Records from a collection
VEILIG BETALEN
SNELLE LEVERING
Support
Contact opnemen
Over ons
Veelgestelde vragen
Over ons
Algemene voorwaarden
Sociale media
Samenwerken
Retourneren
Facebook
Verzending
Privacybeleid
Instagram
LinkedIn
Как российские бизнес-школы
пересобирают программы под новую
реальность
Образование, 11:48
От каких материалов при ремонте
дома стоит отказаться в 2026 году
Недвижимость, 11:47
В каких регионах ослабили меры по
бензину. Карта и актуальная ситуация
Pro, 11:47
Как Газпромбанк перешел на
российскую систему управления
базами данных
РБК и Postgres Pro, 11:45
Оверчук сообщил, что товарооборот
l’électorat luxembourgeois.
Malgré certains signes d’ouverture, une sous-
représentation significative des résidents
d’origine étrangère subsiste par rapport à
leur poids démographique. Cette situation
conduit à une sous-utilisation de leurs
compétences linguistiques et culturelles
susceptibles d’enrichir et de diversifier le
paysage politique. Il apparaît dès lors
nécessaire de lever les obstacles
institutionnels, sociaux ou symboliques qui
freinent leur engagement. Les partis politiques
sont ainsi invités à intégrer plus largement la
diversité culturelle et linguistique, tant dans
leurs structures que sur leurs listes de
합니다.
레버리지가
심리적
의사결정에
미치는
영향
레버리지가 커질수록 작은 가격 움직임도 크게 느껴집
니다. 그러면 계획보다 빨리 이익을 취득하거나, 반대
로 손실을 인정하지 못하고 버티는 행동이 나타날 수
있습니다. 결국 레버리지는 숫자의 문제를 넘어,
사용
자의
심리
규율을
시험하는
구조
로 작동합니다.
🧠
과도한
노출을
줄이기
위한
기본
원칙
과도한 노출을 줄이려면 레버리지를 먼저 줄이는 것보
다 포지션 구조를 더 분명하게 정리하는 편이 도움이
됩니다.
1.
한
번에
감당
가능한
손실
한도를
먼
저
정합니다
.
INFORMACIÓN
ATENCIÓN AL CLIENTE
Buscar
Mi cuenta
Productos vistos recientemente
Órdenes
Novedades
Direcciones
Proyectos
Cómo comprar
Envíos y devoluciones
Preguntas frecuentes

• [About this task] Only an exact transcription of all the entries will do.

• [The completed task]
VEILIG BETALEN
SNELLE LEVERING
Support
Contact opnemen
Over ons
Veelgestelde vragen
Over ons
Algemene voorwaarden
Sociale media
Samenwerken
Retourneren
Facebook
Verzending
Privacybeleid
Instagram
LinkedIn
Как российские бизнес-школы
пересобирают программы под новую
реальность
Образование, 11:48
От каких материалов при ремонте
дома стоит отказаться в 2026 году
Недвижимость, 11:47
В каких регионах ослабили меры по
бензину. Карта и актуальная ситуация
Pro, 11:47
Как Газпромбанк перешел на
российскую систему управления
базами данных
РБК и Postgres Pro, 11:45
Оверчук сообщил, что товарооборот
l’électorat luxembourgeois.
Malgré certains signes d’ouverture, une sous-
représentation significative des résidents
d’origine étrangère subsiste par rapport à
leur poids démographique. Cette situation
conduit à une sous-utilisation de leurs
compétences linguistiques et culturelles
susceptibles d’enrichir et de diversifier le
paysage politique. Il apparaît dès lors
nécessaire de lever les obstacles
institutionnels, sociaux ou symboliques qui
freinent leur engagement. Les partis politiques
sont ainsi invités à intégrer plus largement la
diversité culturelle et linguistique, tant dans
leurs structures que sur leurs listes de
합니다.
레버리지가
심리적
의사결정에
미치는
영향
레버리지가 커질수록 작은 가격 움직임도 크게 느껴집
니다. 그러면 계획보다 빨리 이익을 취득하거나, 반대
로 손실을 인정하지 못하고 버티는 행동이 나타날 수
있습니다. 결국 레버리지는 숫자의 문제를 넘어,
사용
자의
심리
규율을
시험하는
구조
로 작동합니다.
🧠
과도한
노출을
줄이기
위한
기본
원칙
과도한 노출을 줄이려면 레버리지를 먼저 줄이는 것보
다 포지션 구조를 더 분명하게 정리하는 편이 도움이
됩니다.
1.
한
번에
감당
가능한
손실
한도를
먼
저
정합니다
.
INFORMACIÓN
ATENCIÓN AL CLIENTE
Buscar
Mi cuenta
Productos vistos recientemente
Órdenes
Novedades
Direcciones
Proyectos
Cómo comprar
Envíos y devoluciones
Preguntas frecuentes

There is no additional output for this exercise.